## Final Project, Part 1: *Proposal*

1. Draft a well-formed problem statement relevant to a business problem affecting your team, division, or organization.
2. Include the following elements:
   - Hypothesis/assumptions
   - Goals and success metrics
   - Risks or limitations
3. Identify at least one relevant internal dataset and confirm that you have (or can get) the right access permissions.

- Original dataset from https://dataverse.harvard.edu/dataset.xhtml?persistentId=doi:10.7910/DVN/DBW86T
- Kaggle dataset and competition from https://www.kaggle.com/kmader/skin-cancer-mnist-ham10000/home
- Scientific paper from https://arxiv.org/abs/1803.10417


**null hypothesis:** There is no difference between dermatoscopic images of pigmented skin lesions between skin cancer diagnostic categories.

**alternative hypothesis:** There is a difference between dermatoscopic images of pigmented skin lesions between skin cancer diagnostic categories.

**goals and success:** Correctly classify dermatoscoptic images of pigmented skin lesions into a skin cancer diagnostic category at a probability higher than chance.
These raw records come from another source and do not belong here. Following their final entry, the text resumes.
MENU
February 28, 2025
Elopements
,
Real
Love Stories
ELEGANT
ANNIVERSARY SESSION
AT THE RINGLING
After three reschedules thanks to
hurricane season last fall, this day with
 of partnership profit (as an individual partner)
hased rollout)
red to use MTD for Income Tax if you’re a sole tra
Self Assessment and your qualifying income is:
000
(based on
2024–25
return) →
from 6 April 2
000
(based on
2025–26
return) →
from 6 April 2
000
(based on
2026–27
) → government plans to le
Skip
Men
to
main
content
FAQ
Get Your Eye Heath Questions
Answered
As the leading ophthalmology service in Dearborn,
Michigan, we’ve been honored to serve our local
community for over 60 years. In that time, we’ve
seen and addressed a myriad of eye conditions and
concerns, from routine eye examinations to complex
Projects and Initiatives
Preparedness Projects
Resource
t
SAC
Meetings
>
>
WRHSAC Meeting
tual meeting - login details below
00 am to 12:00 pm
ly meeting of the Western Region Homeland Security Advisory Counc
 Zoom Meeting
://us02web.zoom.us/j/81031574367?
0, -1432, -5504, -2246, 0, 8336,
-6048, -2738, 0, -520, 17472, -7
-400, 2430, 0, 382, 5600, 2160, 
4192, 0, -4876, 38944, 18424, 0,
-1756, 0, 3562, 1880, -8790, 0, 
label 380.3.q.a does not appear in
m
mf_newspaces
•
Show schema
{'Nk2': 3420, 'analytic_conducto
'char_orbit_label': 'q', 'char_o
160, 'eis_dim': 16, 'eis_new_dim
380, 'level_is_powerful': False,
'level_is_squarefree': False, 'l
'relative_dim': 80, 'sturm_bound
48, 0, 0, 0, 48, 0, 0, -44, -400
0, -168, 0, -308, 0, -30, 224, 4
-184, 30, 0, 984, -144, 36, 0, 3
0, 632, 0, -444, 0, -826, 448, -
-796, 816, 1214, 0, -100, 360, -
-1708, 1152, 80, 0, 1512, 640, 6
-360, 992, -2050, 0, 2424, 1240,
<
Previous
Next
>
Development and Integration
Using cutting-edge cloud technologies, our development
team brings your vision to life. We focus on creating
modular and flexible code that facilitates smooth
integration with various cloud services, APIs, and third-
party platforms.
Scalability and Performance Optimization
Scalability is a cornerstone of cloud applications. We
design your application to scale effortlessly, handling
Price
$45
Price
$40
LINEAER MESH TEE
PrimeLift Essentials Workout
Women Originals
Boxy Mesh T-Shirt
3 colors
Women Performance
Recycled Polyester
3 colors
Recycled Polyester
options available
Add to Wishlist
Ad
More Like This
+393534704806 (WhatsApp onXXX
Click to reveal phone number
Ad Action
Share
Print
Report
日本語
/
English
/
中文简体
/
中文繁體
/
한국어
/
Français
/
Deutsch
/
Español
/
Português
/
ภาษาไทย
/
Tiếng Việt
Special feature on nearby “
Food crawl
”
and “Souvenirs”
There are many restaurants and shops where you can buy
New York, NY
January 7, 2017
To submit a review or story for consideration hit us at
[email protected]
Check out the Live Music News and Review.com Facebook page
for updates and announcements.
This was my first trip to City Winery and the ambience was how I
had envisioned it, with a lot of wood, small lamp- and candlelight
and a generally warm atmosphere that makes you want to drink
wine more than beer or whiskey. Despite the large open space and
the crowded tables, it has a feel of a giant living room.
There are 7 categories, so success metric would need to be 15% or greater.

**risks or limitations:** Requires enough sample data in each diagnostic category. Also required enough similarities of images within diagnostic category as well as distinctions between diagnostic categories.
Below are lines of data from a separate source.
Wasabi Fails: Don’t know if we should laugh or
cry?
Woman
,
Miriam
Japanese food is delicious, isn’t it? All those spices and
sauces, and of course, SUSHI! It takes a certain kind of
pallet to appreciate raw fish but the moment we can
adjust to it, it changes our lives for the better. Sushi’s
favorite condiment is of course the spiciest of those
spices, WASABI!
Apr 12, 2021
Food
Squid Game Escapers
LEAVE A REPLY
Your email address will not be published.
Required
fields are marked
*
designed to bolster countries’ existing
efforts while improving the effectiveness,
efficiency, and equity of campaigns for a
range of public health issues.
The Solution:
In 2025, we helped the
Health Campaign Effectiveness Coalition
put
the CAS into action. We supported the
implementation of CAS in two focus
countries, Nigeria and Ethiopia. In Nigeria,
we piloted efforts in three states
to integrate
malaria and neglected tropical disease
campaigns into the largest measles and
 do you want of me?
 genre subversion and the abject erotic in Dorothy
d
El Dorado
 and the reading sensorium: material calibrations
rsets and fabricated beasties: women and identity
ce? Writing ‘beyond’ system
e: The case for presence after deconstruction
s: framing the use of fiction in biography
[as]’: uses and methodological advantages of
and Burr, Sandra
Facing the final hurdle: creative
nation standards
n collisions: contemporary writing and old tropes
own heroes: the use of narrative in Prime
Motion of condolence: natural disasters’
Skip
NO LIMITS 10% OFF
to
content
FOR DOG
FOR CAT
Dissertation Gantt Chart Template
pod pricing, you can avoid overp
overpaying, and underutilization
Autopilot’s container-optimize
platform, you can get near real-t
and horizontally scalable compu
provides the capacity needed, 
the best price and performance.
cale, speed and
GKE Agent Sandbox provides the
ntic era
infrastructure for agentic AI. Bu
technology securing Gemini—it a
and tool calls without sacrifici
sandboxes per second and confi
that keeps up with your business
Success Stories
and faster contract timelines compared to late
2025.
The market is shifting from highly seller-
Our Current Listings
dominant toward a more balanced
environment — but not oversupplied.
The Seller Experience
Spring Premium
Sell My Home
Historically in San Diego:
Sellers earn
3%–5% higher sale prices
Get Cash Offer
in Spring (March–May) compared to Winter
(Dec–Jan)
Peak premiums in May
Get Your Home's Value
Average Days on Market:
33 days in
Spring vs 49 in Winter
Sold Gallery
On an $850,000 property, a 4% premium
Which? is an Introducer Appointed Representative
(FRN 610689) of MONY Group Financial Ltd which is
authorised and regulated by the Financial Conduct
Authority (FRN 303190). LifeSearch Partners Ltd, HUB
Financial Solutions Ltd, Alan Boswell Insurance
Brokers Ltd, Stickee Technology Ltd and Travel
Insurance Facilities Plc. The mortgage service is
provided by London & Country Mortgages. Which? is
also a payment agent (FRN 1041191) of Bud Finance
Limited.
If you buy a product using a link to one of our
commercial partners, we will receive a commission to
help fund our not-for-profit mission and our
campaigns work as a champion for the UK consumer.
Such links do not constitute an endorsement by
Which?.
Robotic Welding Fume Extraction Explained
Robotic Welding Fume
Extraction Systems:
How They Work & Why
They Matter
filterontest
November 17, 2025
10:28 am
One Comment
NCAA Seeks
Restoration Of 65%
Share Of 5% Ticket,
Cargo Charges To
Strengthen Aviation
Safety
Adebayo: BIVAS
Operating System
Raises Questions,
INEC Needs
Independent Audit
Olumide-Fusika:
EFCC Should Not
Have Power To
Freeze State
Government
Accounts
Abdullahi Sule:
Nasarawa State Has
## Final Project, Part 2: *Brief*

Exploratory data analysis is a crucial step in any data workflow. Create a Jupyter Notebook that explores your data mathematically and visually. Explore features, apply descriptive statistics, look at distributions, and determine how to handle sampling or any missing values.
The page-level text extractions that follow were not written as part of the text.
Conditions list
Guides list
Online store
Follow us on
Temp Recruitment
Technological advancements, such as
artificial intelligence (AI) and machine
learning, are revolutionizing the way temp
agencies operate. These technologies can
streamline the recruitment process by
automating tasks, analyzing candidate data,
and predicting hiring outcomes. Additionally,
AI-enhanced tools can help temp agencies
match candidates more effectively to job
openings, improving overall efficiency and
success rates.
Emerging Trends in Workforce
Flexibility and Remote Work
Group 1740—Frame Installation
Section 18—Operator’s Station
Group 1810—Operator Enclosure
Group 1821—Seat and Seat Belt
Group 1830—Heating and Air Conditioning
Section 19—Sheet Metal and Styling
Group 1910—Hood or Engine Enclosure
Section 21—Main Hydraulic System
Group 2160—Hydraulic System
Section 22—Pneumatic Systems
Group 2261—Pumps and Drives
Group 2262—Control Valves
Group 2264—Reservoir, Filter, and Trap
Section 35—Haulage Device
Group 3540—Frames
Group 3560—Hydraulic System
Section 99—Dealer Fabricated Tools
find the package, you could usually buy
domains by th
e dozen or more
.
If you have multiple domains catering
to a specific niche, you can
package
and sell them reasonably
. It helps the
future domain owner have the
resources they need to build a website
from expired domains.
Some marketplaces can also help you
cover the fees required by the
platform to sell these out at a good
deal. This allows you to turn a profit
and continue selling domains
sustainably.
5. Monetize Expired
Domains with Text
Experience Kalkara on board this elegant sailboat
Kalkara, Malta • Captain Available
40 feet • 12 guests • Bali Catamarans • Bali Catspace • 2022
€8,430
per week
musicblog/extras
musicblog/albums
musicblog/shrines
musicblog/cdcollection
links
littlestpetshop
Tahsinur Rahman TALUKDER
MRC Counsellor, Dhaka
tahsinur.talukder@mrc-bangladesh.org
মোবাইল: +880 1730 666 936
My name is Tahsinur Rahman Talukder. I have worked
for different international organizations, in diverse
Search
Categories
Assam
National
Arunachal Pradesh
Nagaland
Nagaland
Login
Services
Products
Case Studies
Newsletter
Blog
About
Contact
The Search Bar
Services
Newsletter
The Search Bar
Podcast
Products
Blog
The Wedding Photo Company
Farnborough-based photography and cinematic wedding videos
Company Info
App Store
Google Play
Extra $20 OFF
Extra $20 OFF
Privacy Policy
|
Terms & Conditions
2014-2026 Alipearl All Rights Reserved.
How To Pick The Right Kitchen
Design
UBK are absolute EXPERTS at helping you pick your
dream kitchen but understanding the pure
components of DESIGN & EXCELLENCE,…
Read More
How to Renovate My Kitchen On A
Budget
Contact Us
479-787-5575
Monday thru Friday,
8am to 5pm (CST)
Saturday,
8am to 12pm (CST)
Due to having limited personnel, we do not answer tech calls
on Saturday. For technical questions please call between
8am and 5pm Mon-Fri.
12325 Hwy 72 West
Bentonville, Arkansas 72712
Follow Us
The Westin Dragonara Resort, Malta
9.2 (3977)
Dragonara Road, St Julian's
1. Create an exploratory data analysis notebook.
2. Perform statistical analysis, along with any visualizations.
3. Determine how to handle sampling or missing values.
4. Clearly identify shortcomings, assumptions, and next steps.

In [None]:
import numpy as np
import pandas as pd
import matplotlib.pyplot as plt

%matplotlib inline

ham_df = pd.read_csv("./data/HAM10000_metadata.csv")

In [None]:
display(ham_df.shape)
display(ham_df.head())
display(ham_df.describe(include="all"))
display(ham_df.dtypes)

- The HAM metadata has 10015 rows and 7 columns
- There are 7470 lesions, however, some are taken with different magnification and angles resulting in 10,015 images accoridng to the paper. This serves as natural data augmentation
- The 7 unique `dx` suggests we are classifying for multiple diseases and not binary classification

In [None]:
print("Null values: \n", ham_df.isnull().sum())

In [None]:
age_null = ham_df[ham_df['age'].isnull()]
age_null.head()

- Although there are NaN and unknown values for patient information. I propose we do not replace or drop values as I am considering not using them as features. These variables serve to show the distribution of data.
- The feature would be the images themselves.
- This is despite distribution of diagnoses varying with patient information.
    - eg. melanoma on areas not exposed to sun (incidence higher in leg for women and back for men) as opposed to akiec (actinic keratoses on face and Bowen's disease in other areas)

In [None]:
print("Percentage distribution of target diagnostic values: \n", round(ham_df['dx'].value_counts(normalize=True)*100, 2))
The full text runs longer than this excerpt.